Introducing RinohType - the Python document processor

I originally planned to release RinohType into wild only after I had finished a full review, refactoring and documenting of the code. I also wanted to write some API documentation and a small tutorial, all in the spirit of making a good first impression. Turns out all this takes a huge amount of time! So I’ve decided to dump the code in its current state onto GitHub, write a blog article about it and await some valuable feedback while I resume my refactoring and documenting chore.

If you decide to play around with the code, please bear in mind that this is just a preview; your experience might not be as smooth as I intend it to be eventually.

Motivation

Somewhere back in 2009, I was using LaTeX to write a paper on some of my PhD research. I had used LaTeX before for a number of lab reports and two master’s theses, so I was already experienced with it. While I find working with LaTeX is generally a smooth experience, I did encounter some annoyances over the years. The particular annoyance of the day was figure placement. Where LaTeX’s automatic figure placement is pretty good in longer texts, I find it extremely frustrating when writing a short paper. For these papers, I basically want to place my figures manually, exactly where I want them (figure 2 goes in the top of the left column on page 2, for example). However, this doesn’t seem to be an option with LaTeX, so I ended up moving my \includegraphics directive around in the LaTeX source document in a trial-and-error fashion to have the figure eventually appear where I wanted it to be. Basically, this meant moving all my \includegraphics directives to a location far from near the text where it would end up in the rendered document. After a good hour of messing around with this and exploring two alternatives to LaTeX (Lout and ConTeXt), I said to myself, Enough! I’m writing my own document processor! And so I set out to build the definitive replacement for LaTeX.

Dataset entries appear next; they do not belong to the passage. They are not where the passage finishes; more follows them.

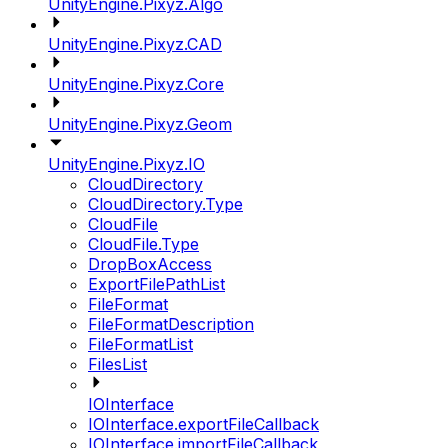
UnityEngine.Pixyz.Algo
UnityEngine.Pixyz.CAD
UnityEngine.Pixyz.Core
UnityEngine.Pixyz.Geom
UnityEngine.Pixyz.IO
CloudDirectory
CloudDirectory.Type
CloudFile
CloudFile.Type
DropBoxAccess
ExportFilePathList
FileFormat
FileFormatDescription
FileFormatList
FilesList
IOInterface
IOInterface.exportFileCallback
IOInterface.importFileCallback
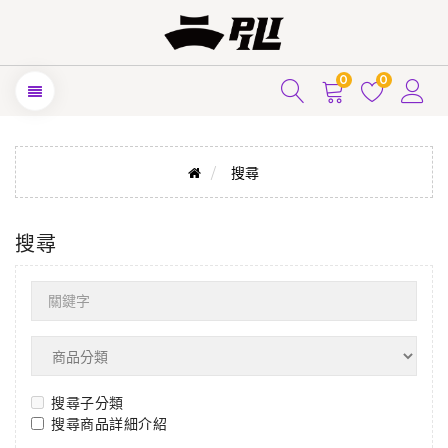
0
0
搜尋
搜尋
搜尋子分類
搜尋商品詳細介紹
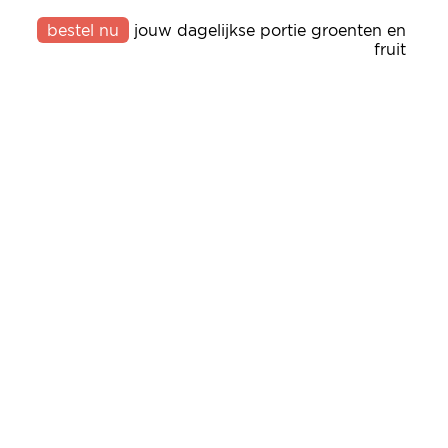
bestel nu
jouw dagelijkse portie groenten en
fruit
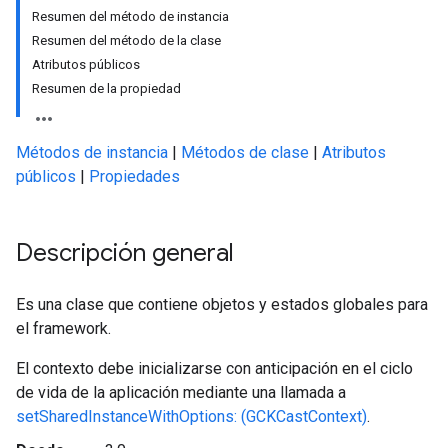
Resumen del método de instancia
Resumen del método de la clase
Atributos públicos
Resumen de la propiedad
Métodos de instancia
|
Métodos de clase
|
Atributos
públicos
|
Propiedades
Descripción general
Es una clase que contiene objetos y estados globales para
el framework.
El contexto debe inicializarse con anticipación en el ciclo
de vida de la aplicación mediante una llamada a
setSharedInstanceWithOptions: (GCKCastContext)
.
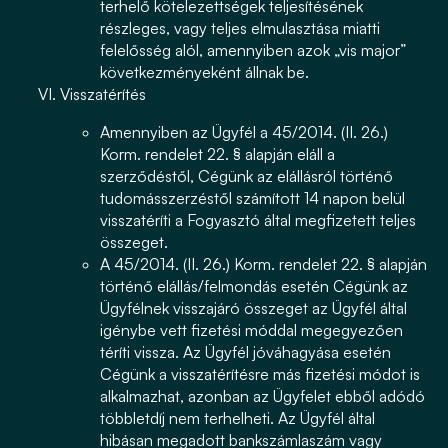
terhelő kötelezettségek teljesítésének
részleges, vagy teljes elmulasztása miatti
felelősség alól, amennyiben azok „vis major”
következményeként állnak be.
Visszatérítés
Amennyiben az Ügyfél a 45/2014. (II. 26.)
Korm. rendelet 22. § alapján eláll a
szerződéstől, Cégünk az elállásról történő
tudomásszerzéstől számított 14 napon belül
visszatéríti a Fogyasztó által megfizetett teljes
összeget.
A 45/2014. (II. 26.) Korm. rendelet 22. § alapján
történő elállás/felmondás esetén Cégünk az
Ügyfélnek visszajáró összeget az Ügyfél által
igénybe vett fizetési móddal megegyezően
téríti vissza. Az Ügyfél jóváhagyása esetén
Cégünk a visszatérítésre más fizetési módot is
alkalmazhat, azonban az Ügyfelet ebből adódó
többletdíj nem terhelheti. Az Ügyfél által
hibásan megadott bankszámlaszám vagy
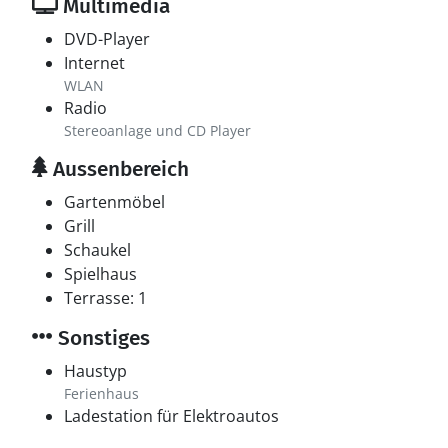
Multimedia
DVD-Player
Internet
WLAN
Radio
Stereoanlage und CD Player
Aussenbereich
Gartenmöbel
Grill
Schaukel
Spielhaus
Terrasse: 1
Sonstiges
Haustyp
Ferienhaus
Ladestation für Elektroautos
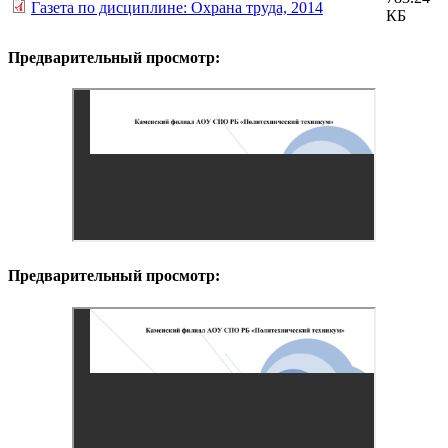
Газета по дисциплине: Охрана труда, 2014
КБ
Предварительный просмотр:
Предварительный просмотр:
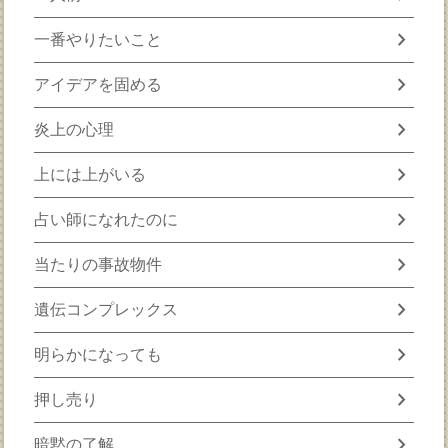
chevron_right
一番やりたいこと
chevron_right
アイデアを固める
chevron_right
炎上の心理
chevron_right
上には上がいる
chevron_right
占い師になれたのに
chevron_right
当たりの事故物件
chevron_right
遺伝コンプレックス
chevron_right
明らかになっても
chevron_right
押し売り
chevron_right
暗黙の了解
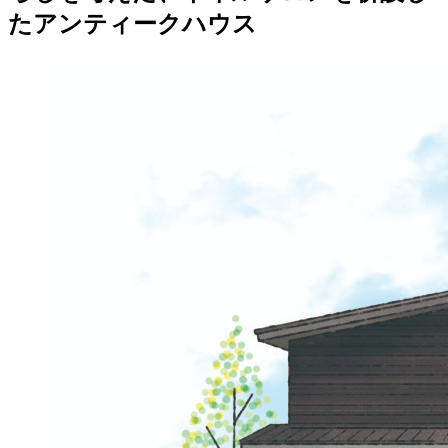
たアンティークハウス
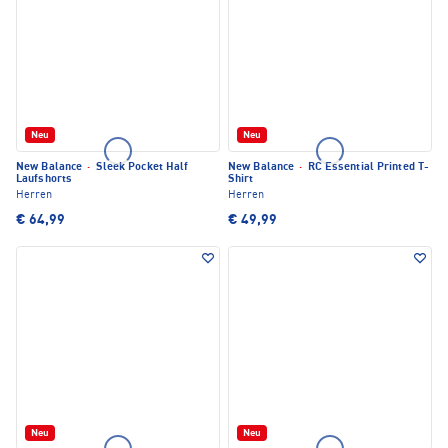
Neu
Neu
New Balance
·
Sleek Pocket Half
New Balance
·
RC Essential Printed T-
Laufshorts
Shirt
Herren
Herren
€ 64,99
€ 49,99
Neu
Neu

It is worth pointing out the other gripes I have with (La)TeX at this point. I will probably regret this later (I have the impression TeXies can be quite fanatical), but here we go:

TeX is not transparent. It is a huge, complex system. To make things worse, there are a number of different TeX distributions, each organizing things in a slightly different way. With hundreds of megabytes and seemingly millions of files for a typical TeX installation, I have no idea what is going on when TeX processes a document. kpathsea is a testament to a part of this complexity.
The arcane TeX macro language is not accessible to a broad audience. I believe this is why most LaTeX-generated documents you come across have exactly the same (retro) look; very few people are capable of creating new document styles.
TeX is not very modern. Yes, even today it still is a very impressive piece of software. However, next to being built upon some weird macro language of old, it predates a lot of modern technologies (Unicode, standard font file formats, Postscript and PDF), so these things had to be hacked into it. While I understand you generally shouldn’t rewrite software from scratch, maybe TeX should be one of the few exceptions to this rule?
TeX’s warnings/errors are often very cryptic. It can sometimes take a long time to figure out what’s wrong.
(La)TeX has an incredible amount of extension packages available. There’s probably a package for pretty much anything you might ever need. But why do I even need to mess around with all these extension packages when all I’m doing is writing a simple article? Doesn’t this mean that LaTeX should include at least some of the most commonly used packages by default?
This might largely be a solved problem by now, but I remember often running into input and font encoding issues with LaTeX in the past.
There is no strict separation of content and style. This is mostly an issue for publishers that want to ensure a consistent style across articles in a journal. With LaTeX, academic authors can always reduce the margins or change the interline spacing to be able to squeeze in more half-truths.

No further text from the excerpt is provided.